Rust on Rust FFI


#1

Hi folks,

This post has a few aspects to it. It is partly a “bug report”, partly a question about whether it is even a bug or just not-yet-specified behavior (or “it’s specified as your_fault_fool”), and partly a solicitation for similarly minded folks.

I’m currently doing a bit of work where I believe that what I want is Rust on Rust FFI, to support some REPL-like behavior for differential dataflow. The current mock-up is a static library and server binary defining some common types, with the intent that you write shared libraries using these types to interact with the underlying timely dataflow runtime and then the server loads and unloads them for you interactively.

This type of project doesn’t seem wildly unexpected. In managed environments this is often pretty easy to do, dynamically loading code and interoperating safely, and it seems like Rust is pretty close to being able to do it with some confidence.
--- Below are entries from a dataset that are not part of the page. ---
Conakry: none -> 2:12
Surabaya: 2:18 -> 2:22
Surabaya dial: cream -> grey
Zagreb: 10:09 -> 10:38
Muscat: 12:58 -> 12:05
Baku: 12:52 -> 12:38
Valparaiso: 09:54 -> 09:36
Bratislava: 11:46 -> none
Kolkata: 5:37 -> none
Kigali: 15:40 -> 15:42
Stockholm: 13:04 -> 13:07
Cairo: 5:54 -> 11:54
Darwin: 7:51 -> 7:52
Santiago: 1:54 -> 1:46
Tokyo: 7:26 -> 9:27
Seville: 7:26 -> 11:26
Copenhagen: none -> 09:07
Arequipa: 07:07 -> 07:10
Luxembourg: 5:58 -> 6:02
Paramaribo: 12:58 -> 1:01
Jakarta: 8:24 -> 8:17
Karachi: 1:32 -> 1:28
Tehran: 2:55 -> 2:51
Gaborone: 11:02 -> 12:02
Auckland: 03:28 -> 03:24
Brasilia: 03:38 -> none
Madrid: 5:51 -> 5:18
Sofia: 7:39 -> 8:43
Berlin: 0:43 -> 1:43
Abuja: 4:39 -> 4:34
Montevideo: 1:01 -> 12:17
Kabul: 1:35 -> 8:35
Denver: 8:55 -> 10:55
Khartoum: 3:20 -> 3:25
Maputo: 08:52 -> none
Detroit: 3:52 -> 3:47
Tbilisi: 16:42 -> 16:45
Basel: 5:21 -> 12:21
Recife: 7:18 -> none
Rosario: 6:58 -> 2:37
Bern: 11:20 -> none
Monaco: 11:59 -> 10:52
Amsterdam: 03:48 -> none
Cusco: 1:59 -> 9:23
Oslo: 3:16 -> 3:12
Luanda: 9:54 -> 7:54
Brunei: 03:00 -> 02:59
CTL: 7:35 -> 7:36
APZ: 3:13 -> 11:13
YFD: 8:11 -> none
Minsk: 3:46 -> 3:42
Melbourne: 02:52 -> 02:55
There are a bunch of potentially naughty aspects to this, some of which I know about and probably at least as many I don’t know about. For example:

  1. Passing around owned data with any sort of backing memory is perilous, as by default the allocators for dynamic libraries and binary are different (resp: the system allocator and jemalloc). I’ve swapped in the system allocator for the binary, and am working under the (possibly flawed) assumption that if the same allocator is used then either piece of code can allocate/deallocate without risking explosions.

  2. Passing around data of any sort relies on some assumptions about data layouts, and my understanding from #rust-internals is that there are sane assumptions to make if you only use types drawn in from common binary sources (i.e. a binary locks down the layout of types it exposes). Roughly, for the same reason that coherence is required (different crates independently using the same types) there is not much flexibility in re-laying things out. I’m still not 100% on what the guarantee is (or if it is a guarantee, vs a “for the foreseeable future”).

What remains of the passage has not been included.